Reciprocal regulation of myocardial microRNAs and messenger RNA in human cardiomyopathy and reversal of the microRNA signature by biomechanical support.

Authors:
Scot J Matkovich
Scot J Matkovich
Center for Pharmacogenomics
Keith A Youker
Keith A Youker
From the Methodist Diabetes and Metabolism Institute
Abhinav Diwan
Abhinav Diwan
Washington University School of Medicine
United States
William H Eschenbacher
William H Eschenbacher
Washington University School of Medicine
United States
Lisa E Dorn
Lisa E Dorn
Washington University
United States
Mark A Watson
Mark A Watson
Washington University School of Medicine
United States

Circulation 2009 Mar 23;119(9):1263-71. Epub 2009 Feb 23.

Center for Pharmacogenomics, Washington University, St Louis, MO 63110, USA.

Background: Much has been learned about transcriptional control of cardiac gene expression in clinical and experimental congestive heart failure (CHF), but less is known about dynamic regulation of microRNAs (miRs) in CHF and during CHF treatment. We performed comprehensive microarray profiling of miRs and messenger RNAs (mRNAs) in myocardial specimens from human CHF with (n=10) or without (n=17) biomechanical support from left ventricular assist devices in comparison to nonfailing hearts (n=11).

Methods And Results: Twenty-eight miRs were upregulated >2.0-fold (P<0.001) in CHF, with nearly complete normalization of the heart failure miR signature by left ventricular assist device treatment. In contrast, of 444 mRNAs that were altered by >1.3-fold in failing hearts, only 29 mRNAs normalized by as much as 25% in post-left ventricular assist device hearts. Unsupervised hierarchical clustering of upregulated miRs and mRNAs with nearest centroid analysis and leave-1-out cross-validation revealed that combining the miR and mRNA signatures increased the ability of RNA profiling to serve as a clinical biomarker of diagnostic group and functional class.

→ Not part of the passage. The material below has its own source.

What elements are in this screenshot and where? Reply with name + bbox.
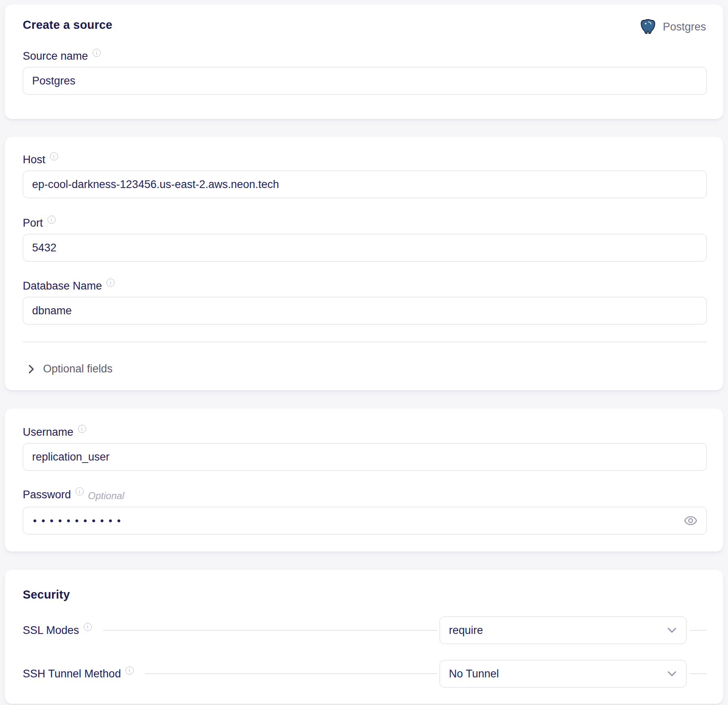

Conclusions: These results show that miRs are more sensitive than mRNAs to the acute functional status of end-stage heart failure, consistent with important functions for regulated miRs in the myocardial response to stress. Combined miR and mRNA profiling may have superior potential as a diagnostic and prognostic test in end-stage cardiomyopathy.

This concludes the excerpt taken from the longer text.